◆ **Information shown**
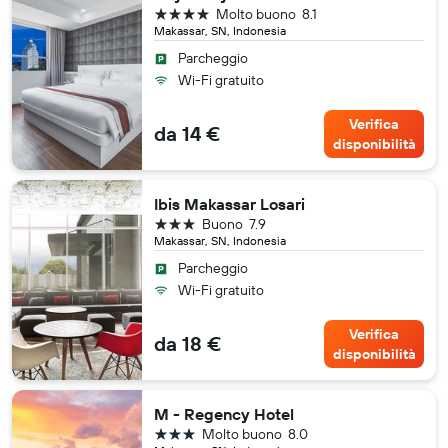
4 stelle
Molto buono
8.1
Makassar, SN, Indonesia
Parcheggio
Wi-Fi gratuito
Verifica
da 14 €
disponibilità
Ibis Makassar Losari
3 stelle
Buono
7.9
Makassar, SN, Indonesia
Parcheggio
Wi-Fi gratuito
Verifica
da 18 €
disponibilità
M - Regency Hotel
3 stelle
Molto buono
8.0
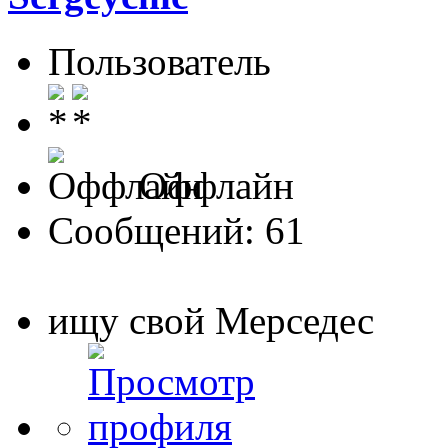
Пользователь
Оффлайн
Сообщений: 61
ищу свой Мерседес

---

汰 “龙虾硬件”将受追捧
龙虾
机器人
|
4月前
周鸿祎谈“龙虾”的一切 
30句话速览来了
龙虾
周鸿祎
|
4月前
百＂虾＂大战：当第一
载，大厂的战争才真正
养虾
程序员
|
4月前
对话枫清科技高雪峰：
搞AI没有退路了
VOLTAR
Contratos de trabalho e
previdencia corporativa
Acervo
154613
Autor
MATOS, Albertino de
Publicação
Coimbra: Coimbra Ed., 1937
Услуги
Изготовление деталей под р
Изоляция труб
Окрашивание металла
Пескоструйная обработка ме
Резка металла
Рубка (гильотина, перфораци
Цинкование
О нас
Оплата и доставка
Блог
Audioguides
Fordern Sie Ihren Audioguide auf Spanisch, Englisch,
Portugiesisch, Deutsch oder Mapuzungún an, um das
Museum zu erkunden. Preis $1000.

--

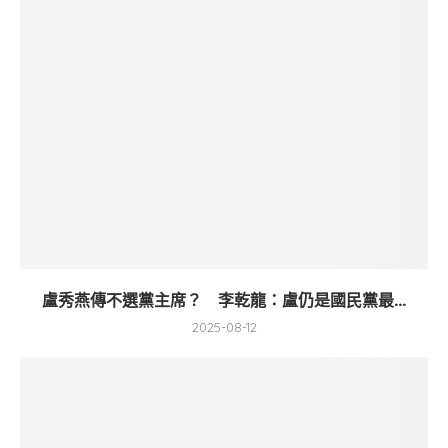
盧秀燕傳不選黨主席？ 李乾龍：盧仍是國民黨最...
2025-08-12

◆ **Work to complete**
Retype exactly, and only, the lines above from the one where "Оплата и доставка" occurs up to and including the one where "Museum zu erkunden. Preis $1000." occurs.

◆ **Answer below**
Оплата и доставка
Блог
Audioguides
Fordern Sie Ihren Audioguide auf Spanisch, Englisch,
Portugiesisch, Deutsch oder Mapuzungún an, um das
Museum zu erkunden. Preis $1000.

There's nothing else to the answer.